Records shown:
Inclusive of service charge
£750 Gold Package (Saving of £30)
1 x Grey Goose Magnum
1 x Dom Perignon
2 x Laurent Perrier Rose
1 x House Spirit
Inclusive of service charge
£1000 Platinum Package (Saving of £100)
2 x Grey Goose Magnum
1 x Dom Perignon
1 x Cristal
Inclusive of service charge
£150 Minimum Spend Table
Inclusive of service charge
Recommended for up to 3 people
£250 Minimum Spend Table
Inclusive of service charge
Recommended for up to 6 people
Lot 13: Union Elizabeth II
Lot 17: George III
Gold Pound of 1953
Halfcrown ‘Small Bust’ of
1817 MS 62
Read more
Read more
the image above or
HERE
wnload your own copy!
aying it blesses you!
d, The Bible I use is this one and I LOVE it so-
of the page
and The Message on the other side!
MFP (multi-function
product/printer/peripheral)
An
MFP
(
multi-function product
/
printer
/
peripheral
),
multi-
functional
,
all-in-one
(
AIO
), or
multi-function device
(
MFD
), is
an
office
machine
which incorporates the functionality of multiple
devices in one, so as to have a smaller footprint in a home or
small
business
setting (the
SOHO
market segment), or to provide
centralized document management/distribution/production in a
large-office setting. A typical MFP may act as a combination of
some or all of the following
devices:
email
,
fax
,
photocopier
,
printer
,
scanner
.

What to produce: Lines in the listing above that contain the word "Magnum" must be copied; leave out the rest.

Response area:
1 x Grey Goose Magnum
2 x Grey Goose Magnum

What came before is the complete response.